Dataset extract START

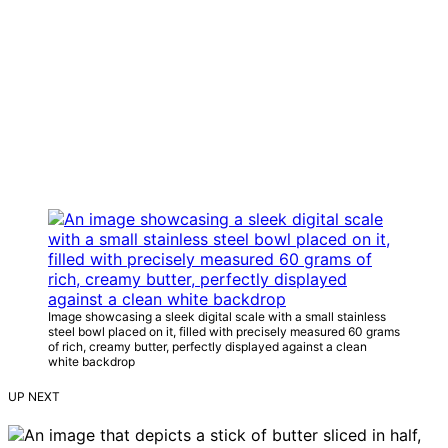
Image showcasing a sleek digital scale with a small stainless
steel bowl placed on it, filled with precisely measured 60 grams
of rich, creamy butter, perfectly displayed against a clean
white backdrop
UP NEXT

Dataset extract END
Dataset extract START

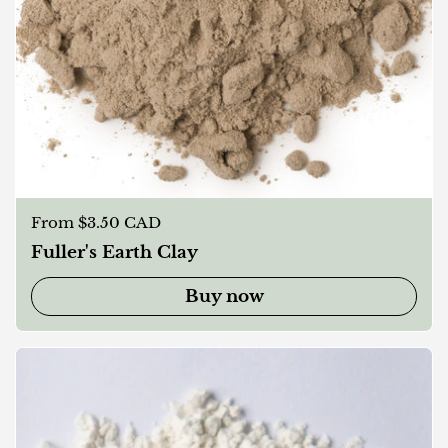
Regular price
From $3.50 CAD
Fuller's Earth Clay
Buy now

Dataset extract END
Dataset extract START

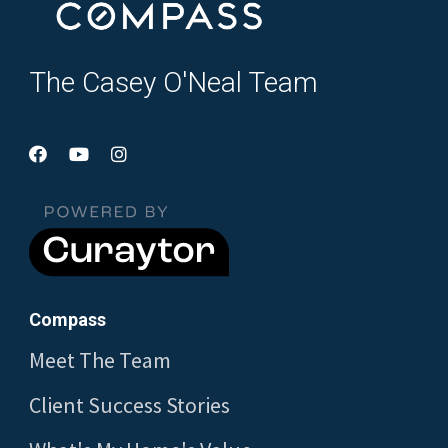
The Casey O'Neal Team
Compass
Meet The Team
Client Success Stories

Dataset extract END

Required action:
Using the records above, give the number of lines in which the word "with" occurs, and nothing else.

Task answer:
2